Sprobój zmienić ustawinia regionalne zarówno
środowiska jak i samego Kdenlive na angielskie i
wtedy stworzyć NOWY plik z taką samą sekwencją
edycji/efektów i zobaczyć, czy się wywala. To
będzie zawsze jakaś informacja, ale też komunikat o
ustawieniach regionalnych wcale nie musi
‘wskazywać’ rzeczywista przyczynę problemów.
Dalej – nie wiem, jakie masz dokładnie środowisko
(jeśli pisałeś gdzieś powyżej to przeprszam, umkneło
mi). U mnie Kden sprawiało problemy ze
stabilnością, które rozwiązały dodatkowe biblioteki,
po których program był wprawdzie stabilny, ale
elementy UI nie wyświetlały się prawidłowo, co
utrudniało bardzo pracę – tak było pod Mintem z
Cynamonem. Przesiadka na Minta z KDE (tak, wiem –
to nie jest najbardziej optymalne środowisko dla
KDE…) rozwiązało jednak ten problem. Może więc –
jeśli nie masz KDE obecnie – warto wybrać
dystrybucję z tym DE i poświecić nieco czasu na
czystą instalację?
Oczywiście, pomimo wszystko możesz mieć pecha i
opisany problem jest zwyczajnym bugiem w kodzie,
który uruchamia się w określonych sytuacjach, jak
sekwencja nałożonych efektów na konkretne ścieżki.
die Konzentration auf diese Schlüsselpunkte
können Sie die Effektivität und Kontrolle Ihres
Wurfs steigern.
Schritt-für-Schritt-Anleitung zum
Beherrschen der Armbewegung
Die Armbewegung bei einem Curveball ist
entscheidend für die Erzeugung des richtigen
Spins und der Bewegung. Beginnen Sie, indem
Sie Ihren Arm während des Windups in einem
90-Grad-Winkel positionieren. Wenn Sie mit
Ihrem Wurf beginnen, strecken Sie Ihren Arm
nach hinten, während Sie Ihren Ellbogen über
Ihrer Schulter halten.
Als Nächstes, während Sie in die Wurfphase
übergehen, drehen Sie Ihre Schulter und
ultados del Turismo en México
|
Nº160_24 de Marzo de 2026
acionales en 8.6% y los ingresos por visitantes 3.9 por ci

• • •

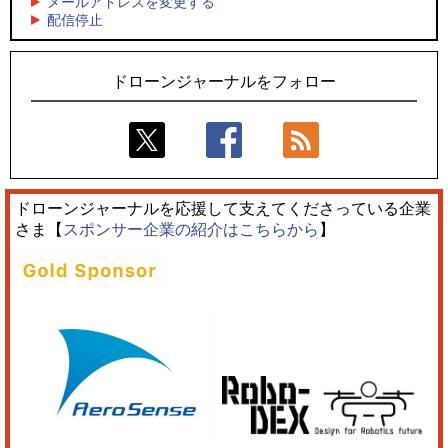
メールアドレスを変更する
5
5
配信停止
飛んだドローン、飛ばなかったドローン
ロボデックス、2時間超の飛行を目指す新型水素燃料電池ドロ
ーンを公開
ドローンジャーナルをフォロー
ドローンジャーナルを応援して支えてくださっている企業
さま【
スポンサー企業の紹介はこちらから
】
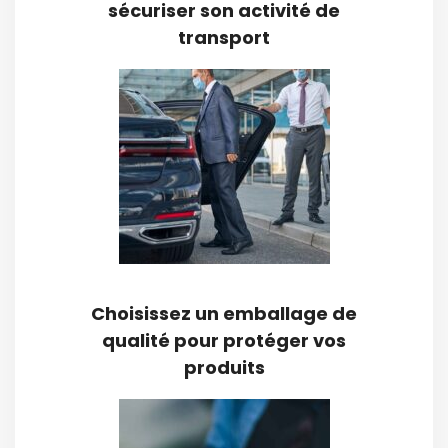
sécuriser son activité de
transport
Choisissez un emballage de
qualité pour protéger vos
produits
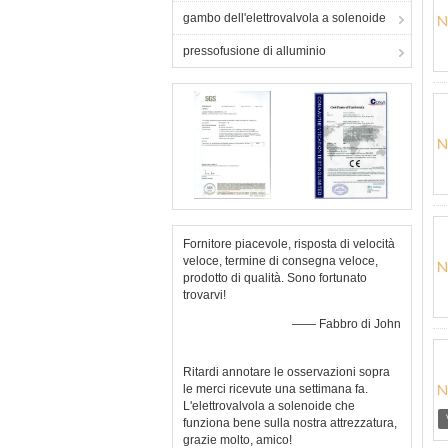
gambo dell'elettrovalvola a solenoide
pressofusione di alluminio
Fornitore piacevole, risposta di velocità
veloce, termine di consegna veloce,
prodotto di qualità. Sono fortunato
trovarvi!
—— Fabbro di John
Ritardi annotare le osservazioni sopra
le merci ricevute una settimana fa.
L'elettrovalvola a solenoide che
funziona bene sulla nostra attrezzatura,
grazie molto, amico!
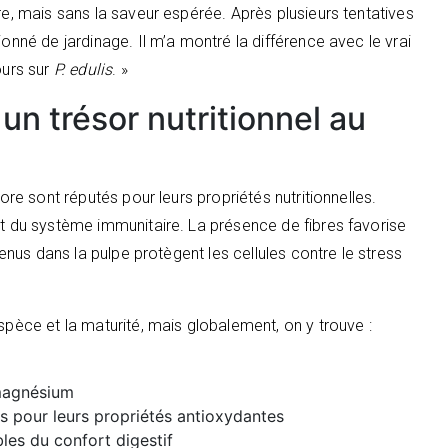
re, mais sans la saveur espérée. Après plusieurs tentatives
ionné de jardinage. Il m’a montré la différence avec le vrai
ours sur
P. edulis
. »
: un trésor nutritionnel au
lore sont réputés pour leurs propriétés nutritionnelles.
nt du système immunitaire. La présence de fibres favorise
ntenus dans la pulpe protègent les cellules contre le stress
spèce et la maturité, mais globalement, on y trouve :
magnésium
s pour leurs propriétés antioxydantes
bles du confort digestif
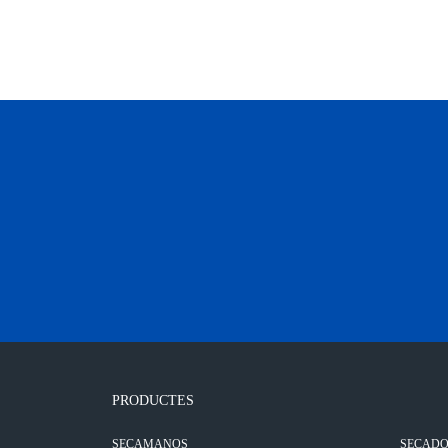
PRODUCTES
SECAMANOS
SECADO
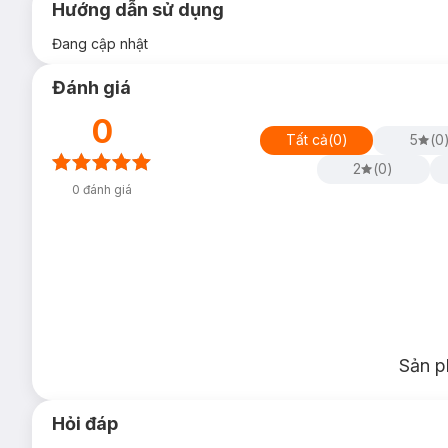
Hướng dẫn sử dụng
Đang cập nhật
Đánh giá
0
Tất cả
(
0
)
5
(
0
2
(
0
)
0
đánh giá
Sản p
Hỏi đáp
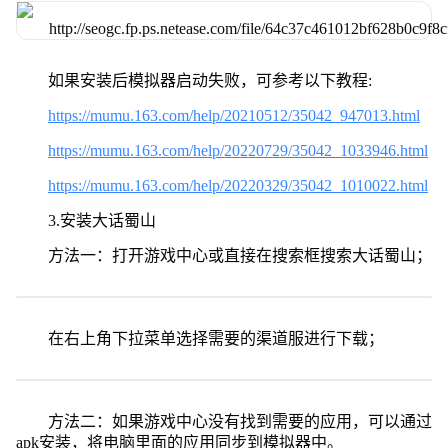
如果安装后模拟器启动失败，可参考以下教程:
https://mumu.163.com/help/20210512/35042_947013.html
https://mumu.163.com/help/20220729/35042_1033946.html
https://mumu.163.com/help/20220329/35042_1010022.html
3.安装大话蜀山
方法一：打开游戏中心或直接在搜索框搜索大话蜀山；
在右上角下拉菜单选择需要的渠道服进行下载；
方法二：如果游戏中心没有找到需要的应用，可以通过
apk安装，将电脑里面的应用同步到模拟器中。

• • •

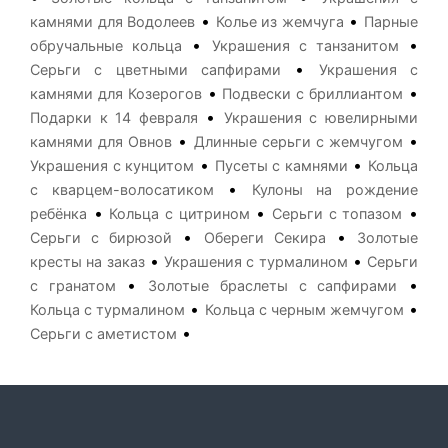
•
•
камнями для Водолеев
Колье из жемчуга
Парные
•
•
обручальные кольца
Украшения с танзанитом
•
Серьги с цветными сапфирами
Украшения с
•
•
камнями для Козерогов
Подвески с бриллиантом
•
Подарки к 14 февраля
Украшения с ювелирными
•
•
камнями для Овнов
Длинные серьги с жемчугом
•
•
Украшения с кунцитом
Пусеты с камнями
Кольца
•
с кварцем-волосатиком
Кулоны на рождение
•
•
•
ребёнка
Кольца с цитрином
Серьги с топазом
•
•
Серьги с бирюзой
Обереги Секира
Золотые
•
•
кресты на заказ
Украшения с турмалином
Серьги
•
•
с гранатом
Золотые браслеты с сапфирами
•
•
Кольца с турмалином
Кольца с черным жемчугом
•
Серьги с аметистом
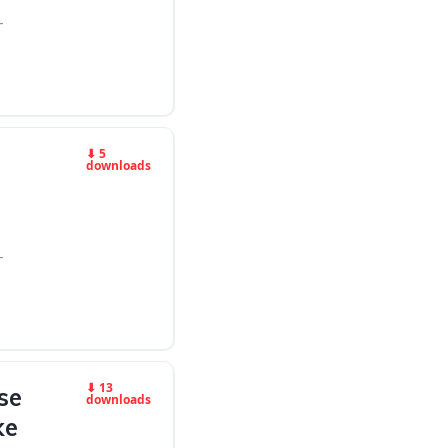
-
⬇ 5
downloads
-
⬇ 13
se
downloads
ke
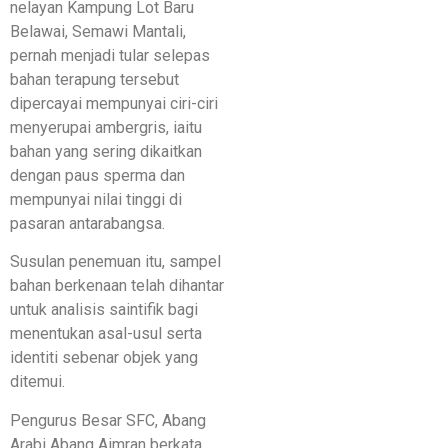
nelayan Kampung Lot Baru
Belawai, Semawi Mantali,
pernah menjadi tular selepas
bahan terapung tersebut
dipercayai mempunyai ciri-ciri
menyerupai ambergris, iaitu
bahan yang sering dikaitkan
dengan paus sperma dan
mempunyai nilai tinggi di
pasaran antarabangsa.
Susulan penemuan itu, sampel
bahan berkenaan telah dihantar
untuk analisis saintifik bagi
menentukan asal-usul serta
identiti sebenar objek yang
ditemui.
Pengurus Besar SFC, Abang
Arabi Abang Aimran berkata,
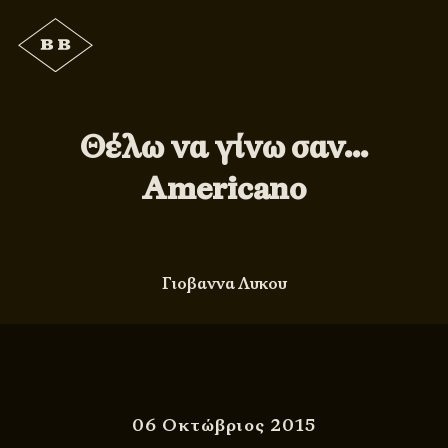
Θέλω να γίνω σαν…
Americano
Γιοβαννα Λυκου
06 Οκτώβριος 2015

• • •

Task:
Go through the records above, find each line with the string "help", and copy it.

The answer:
https://mumu.163.com/help/20210512/35042_947013.html
https://mumu.163.com/help/20220729/35042_1033946.html
https://mumu.163.com/help/20220329/35042_1010022.html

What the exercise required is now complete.